* _Exercise goal_: Could you repeat word for word only the lines from the one containing "igure whilst enjoying" to the last line of the data below?

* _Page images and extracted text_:
———

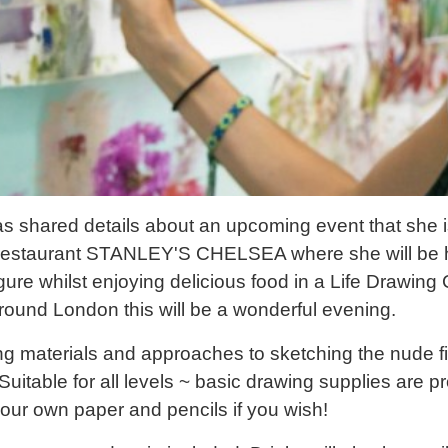
as shared details about an upcoming event that she i
e restaurant STANLEY'S CHELSEA where she will be h
igure whilst enjoying delicious food in a Life Drawing 
around London this will be a wonderful evening.
ng materials and approaches to sketching the nude fi
 Suitable for all levels ~ basic drawing supplies are 
our own paper and pencils if you wish!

———

* _Reply to the exercise_:
igure whilst enjoying delicious food in a Life Drawing 
around London this will be a wonderful evening.
ng materials and approaches to sketching the nude fi
 Suitable for all levels ~ basic drawing supplies are 
our own paper and pencils if you wish!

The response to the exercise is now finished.